Elaine Vilar Madruga, escritora: “La rabia viene de escribir con las vísceras y de contar cosas incómodas”
En tres actos, como en una obra de teatro, se reproduce en el imaginario de aquel que lee esta novela el eco lejano de una inconexa saga de familias. Inconexa porque muchos de sus cerca de 35 personajes no tienen parentescos reales. Otros, sin embargo, sí. Y allí, en el umbral, en el “Llano” y en la “Montaña”, conviven linajes familiares rotos, soledades y comunidades elegidas que se forman en los márgenes para poder sobrevivir.
Contada con la cadencia de una oralidad sin filtros, una estética llamativa gracias a la portada del artista canadiense Ryan Heshka y la breve frase de José Saramago entre las primeras páginas: “Desde la aurora del mundo, siempre los incendios atrajeron a los hombres”, es el primer contacto con la tormenta literaria que desata la autora cubana Elaine Vilar Madruga en su última novela La piel hembra.
La trama nace de un milagro salvaje que fractura el ecosistema natural de los habitantes del valle: una noche de calor asfixiante en la que una “calentura” incontrolable empuja a las mujeres montaña arriba, para regresar al amanecer desnudas, cubiertas de polvo dorado y embarazadas bajo la convicción de que parirán al nuevo mesías. De esa paranoia colectiva no nace un salvador patriarcal, sino una mesías concebida mientras la comunidad se desploma en un claustro de fanatismo, violencia y control sobre la maternidad y los cuerpos.

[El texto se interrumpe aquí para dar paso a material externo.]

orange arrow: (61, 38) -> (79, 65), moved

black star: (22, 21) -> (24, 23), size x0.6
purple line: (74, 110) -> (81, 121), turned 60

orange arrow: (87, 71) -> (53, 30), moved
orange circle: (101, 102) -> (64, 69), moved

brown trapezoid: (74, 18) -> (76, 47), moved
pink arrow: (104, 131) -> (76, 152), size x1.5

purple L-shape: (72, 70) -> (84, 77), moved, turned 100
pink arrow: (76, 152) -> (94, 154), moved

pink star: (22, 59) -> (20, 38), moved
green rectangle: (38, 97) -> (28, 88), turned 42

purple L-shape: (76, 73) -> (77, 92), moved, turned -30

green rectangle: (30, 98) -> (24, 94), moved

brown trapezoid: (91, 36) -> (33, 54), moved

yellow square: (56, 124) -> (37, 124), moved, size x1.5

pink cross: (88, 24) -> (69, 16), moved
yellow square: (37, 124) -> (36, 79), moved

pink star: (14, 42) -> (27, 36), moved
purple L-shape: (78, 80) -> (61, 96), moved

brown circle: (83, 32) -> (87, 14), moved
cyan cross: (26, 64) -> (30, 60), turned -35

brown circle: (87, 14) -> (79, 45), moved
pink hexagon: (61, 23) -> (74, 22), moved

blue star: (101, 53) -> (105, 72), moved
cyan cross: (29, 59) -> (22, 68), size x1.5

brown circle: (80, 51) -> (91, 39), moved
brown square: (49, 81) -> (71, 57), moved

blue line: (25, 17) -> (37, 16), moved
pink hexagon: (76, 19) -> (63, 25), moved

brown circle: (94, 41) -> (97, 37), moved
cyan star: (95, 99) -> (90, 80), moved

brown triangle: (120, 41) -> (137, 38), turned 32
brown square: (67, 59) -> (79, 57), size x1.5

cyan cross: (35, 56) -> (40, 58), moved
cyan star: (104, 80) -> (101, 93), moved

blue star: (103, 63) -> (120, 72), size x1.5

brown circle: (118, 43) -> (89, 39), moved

Frente al asedio de un general cruel que desata la guerra en el territorio y la ceguera de las promesas de fe, la novela sigue la resistencia disidente de una joven nacida al margen del supuesto milagro. Y en este punto, la búsqueda ciega de la salvación será un opio destructivo y el cuerpo femenino se convertirá en el territorio definitivo de la contienda.
Esta novela de casi 700 páginas pertenece al segundo grupo de dos categorías no oficiales e inventadas: los libros que se leen con los ojos y los que se leen con el cuerpo. Esta se consolida como una obra fundamental para comprender la narrativa hispanoamericana contemporánea: heterogénea en etiquetas y sin la pátina de lo políticamente correcto.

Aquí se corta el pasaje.